[Page-level text extractions]
———

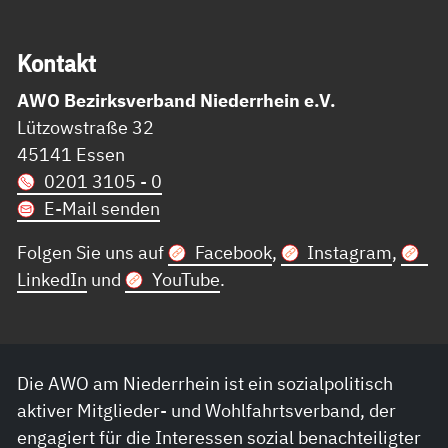
Kon­takt
AWO Bezirksverband Niederrhein e.V.
Lützowstraße 32
45141 Essen
0201 3105 - 0
E-Mail senden
Folgen Sie uns auf
Facebook
,
Instagram
,
LinkedIn
und
YouTube
.
Die AWO am Niederrhein ist ein sozialpolitisch
aktiver Mitglieder- und Wohlfahrtsverband, der
engagiert für die Interessen sozial benachteiligter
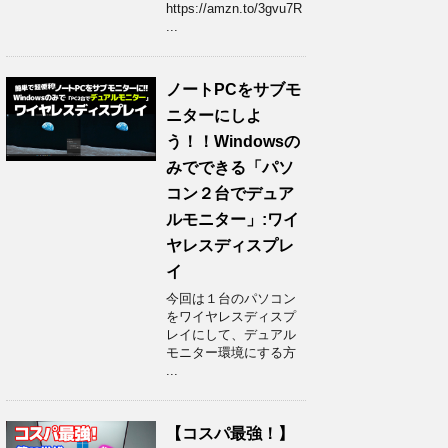
https://amzn.to/3gvu7R
...
ノートPCをサブモ
ニターにしよ
う！！Windowsの
みでできる「パソ
コン２台でデュア
ルモニター」:ワイ
ヤレスディスプレ
イ
今回は１台のパソコン
をワイヤレスディスプ
レイにして、デュアル
モニター環境にする方
...
【コスパ最強！】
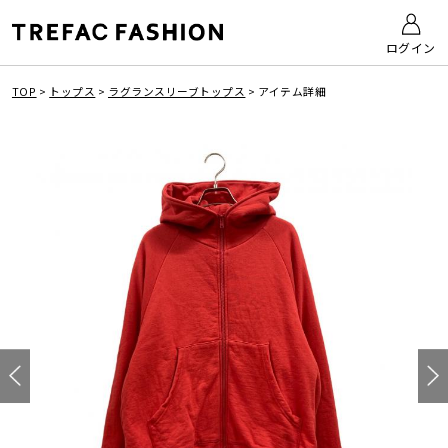
ログイン
TOP
>
トップス
>
ラグランスリーブトップス
>
アイテム詳細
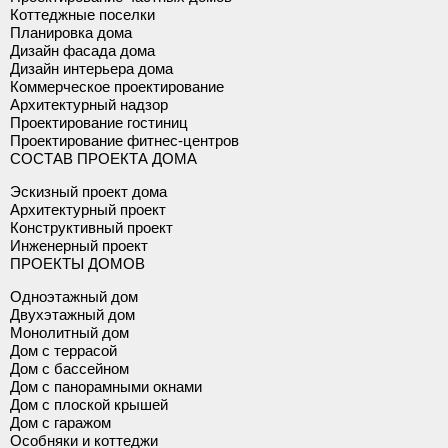
Коттеджные поселки
Планировка дома
Дизайн фасада дома
Дизайн интерьера дома
Коммерческое проектирование
Архитектурный надзор
Проектирование гостиниц
Проектирование фитнес-центров
СОСТАВ ПРОЕКТА ДОМА
Эскизный проект дома
Архитектурный проект
Конструктивный проект
Инженерный проект
ПРОЕКТЫ ДОМОВ
Одноэтажный дом
Двухэтажный дом
Монолитный дом
Дом с террасой
Дом с бассейном
Дом с панорамными окнами
Дом с плоской крышей
Дом с гаражом
Особняки и коттеджи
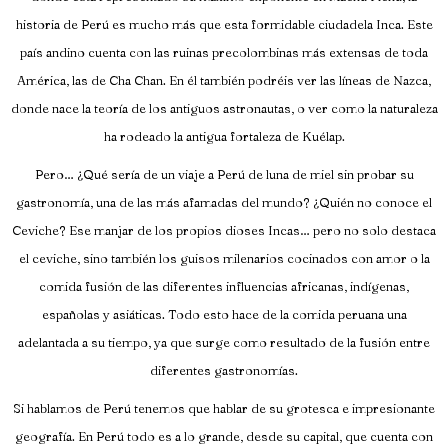
historia de Perú es mucho más que esta formidable ciudadela Inca. Este
país andino cuenta con las ruinas precolombinas más extensas de toda
América, las de Cha Chan. En él también podréis ver las líneas de Nazca,
donde nace la teoría de los antiguos astronautas, o ver como la naturaleza
ha rodeado la antigua fortaleza de Kuélap.
Pero… ¿Qué sería de un viaje a Perú de luna de miel sin probar su
gastronomía, una de las más afamadas del mundo? ¿Quién no conoce el
Ceviche? Ese manjar de los propios dioses Incas… pero no solo destaca
el ceviche, sino también los guisos milenarios cocinados con amor o la
comida fusión de las diferentes influencias africanas, indígenas,
españolas y asiáticas. Todo esto hace de la comida peruana una
adelantada a su tiempo, ya que surge como resultado de la fusión entre
diferentes gastronomías.
Si hablamos de Perú tenemos que hablar de su grotesca e impresionante
geografía. En Perú todo es a lo grande, desde su capital, que cuenta con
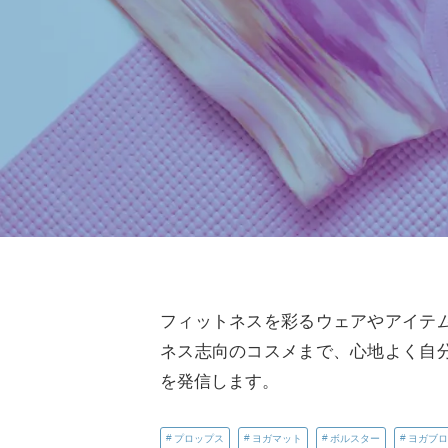
フィットネスを彩るウェアやアイテ
ネス志向のコスメまで、心地よく自
を発信します。
プロップス
ヨガマット
ボルスター
ヨガブロ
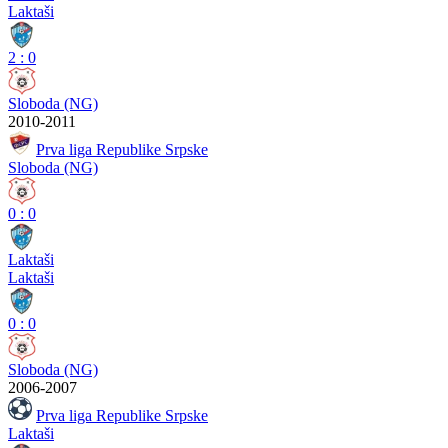
Laktaši
2
:
0
Sloboda (NG)
2010-2011
Prva liga Republike Srpske
Sloboda (NG)
0
:
0
Laktaši
Laktaši
0
:
0
Sloboda (NG)
2006-2007
Prva liga Republike Srpske
Laktaši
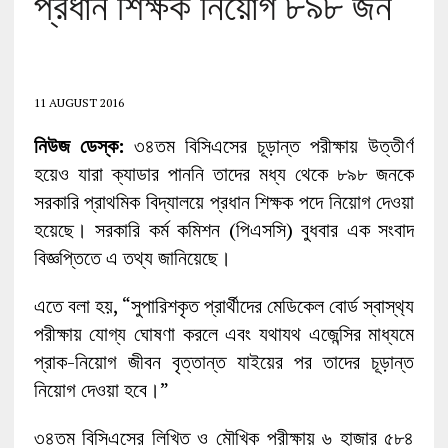
প্রধান শিক্ষক নিয়োগ ৮৯৮ জন
11 AUGUST 2016
নিউজ ডেস্ক:
৩৪তম বিসিএসের চূড়ান্ত পরীক্ষায় উত্তীর্ণ
হয়েও যারা ক্যাডার পাননি তাদের মধ্য থেকে ৮৯৮ জনকে
সরকারি প্রাথমিক বিদ্যালয়ে প্রধান শিক্ষক পদে নিয়োগ দেওয়া
হয়েছে। সরকারি কর্ম কমিশন (পিএসসি) বুধবার এক সংবাদ
বিজ্ঞপ্তিতে এ তথ্য জানিয়েছে।
এতে বলা হয়, “সুপারিশকৃত প্রার্থীদের মেডিকেল বোর্ড স্বাস্থ‌্য
পরীক্ষায় যোগ্য ঘোষণা করলে এবং যথাযথ এজেন্সির মাধ্যমে
প্রাক-নিয়োগ জীবন বৃত্তান্ত যাইয়ের পর তাদের চূড়ান্ত
নিয়োগ দেওয়া হবে।”
৩৪তম বিসিএসের লিখিত ও মৌখিক পরীক্ষায় ৬ হাজার ৫৮৪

———

TASK INSTRUCTIONS
Every entry above needs to be printed again exactly, with its pictures left out.

OUTPUT BELOW
Kon­takt
AWO Bezirksverband Niederrhein e.V.
Lützowstraße 32
45141 Essen
0201 3105 - 0
E-Mail senden
Folgen Sie uns auf
Facebook
,
Instagram
,
LinkedIn
und
YouTube
.
Die AWO am Niederrhein ist ein sozialpolitisch
aktiver Mitglieder- und Wohlfahrtsverband, der
engagiert für die Interessen sozial benachteiligter
https://amzn.to/3gvu7R
...
ノートPCをサブモ
ニターにしよ
う！！Windowsの
みでできる「パソ
コン２台でデュア
ルモニター」:ワイ
ヤレスディスプレ
イ
今回は１台のパソコン
をワイヤレスディスプ
レイにして、デュアル
モニター環境にする方
...
【コスパ最強！】
ログイン
TOP
>
トップス
>
ラグランスリーブトップス
>
アイテム詳細
Коттеджные поселки
Планировка дома
Дизайн фасада дома
Дизайн интерьера дома
Коммерческое проектирование
Архитектурный надзор
Проектирование гостиниц
Проектирование фитнес-центров
СОСТАВ ПРОЕКТА ДОМА
Эскизный проект дома
Архитектурный проект
Конструктивный проект
Инженерный проект
ПРОЕКТЫ ДОМОВ
Одноэтажный дом
Двухэтажный дом
Монолитный дом
Дом с террасой
Дом с бассейном
Дом с панорамными окнами
Дом с плоской крышей
Дом с гаражом
Особняки и коттеджи
historia de Perú es mucho más que esta formidable ciudadela Inca. Este
país andino cuenta con las ruinas precolombinas más extensas de toda
América, las de Cha Chan. En él también podréis ver las líneas de Nazca,
donde nace la teoría de los antiguos astronautas, o ver como la naturaleza
ha rodeado la antigua fortaleza de Kuélap.
Pero… ¿Qué sería de un viaje a Perú de luna de miel sin probar su
gastronomía, una de las más afamadas del mundo? ¿Quién no conoce el
Ceviche? Ese manjar de los propios dioses Incas… pero no solo destaca
el ceviche, sino también los guisos milenarios cocinados con amor o la
comida fusión de las diferentes influencias africanas, indígenas,
españolas y asiáticas. Todo esto hace de la comida peruana una
adelantada a su tiempo, ya que surge como resultado de la fusión entre
diferentes gastronomías.
Si hablamos de Perú tenemos que hablar de su grotesca e impresionante
geografía. En Perú todo es a lo grande, desde su capital, que cuenta con
フィットネスを彩るウェアやアイテ
ネス志向のコスメまで、心地よく自
を発信します。
プロップス
ヨガマット
ボルスター
ヨガブロ
Laktaši
2
:
0
Sloboda (NG)
2010-2011
Prva liga Republike Srpske
Sloboda (NG)
0
:
0
Laktaši
Laktaši
0
:
0
Sloboda (NG)
2006-2007
Prva liga Republike Srpske
Laktaši
প্রধান শিক্ষক নিয়োগ ৮৯৮ জন
11 AUGUST 2016
নিউজ ডেস্ক:
৩৪তম বিসিএসের চূড়ান্ত পরীক্ষায় উত্তীর্ণ
হয়েও যারা ক্যাডার পাননি তাদের মধ্য থেকে ৮৯৮ জনকে
সরকারি প্রাথমিক বিদ্যালয়ে প্রধান শিক্ষক পদে নিয়োগ দেওয়া
হয়েছে। সরকারি কর্ম কমিশন (পিএসসি) বুধবার এক সংবাদ
বিজ্ঞপ্তিতে এ তথ্য জানিয়েছে।
এতে বলা হয়, “সুপারিশকৃত প্রার্থীদের মেডিকেল বোর্ড স্বাস্থ‌্য
পরীক্ষায় যোগ্য ঘোষণা করলে এবং যথাযথ এজেন্সির মাধ্যমে
প্রাক-নিয়োগ জীবন বৃত্তান্ত যাইয়ের পর তাদের চূড়ান্ত
নিয়োগ দেওয়া হবে।”
৩৪তম বিসিএসের লিখিত ও মৌখিক পরীক্ষায় ৬ হাজার ৫৮৪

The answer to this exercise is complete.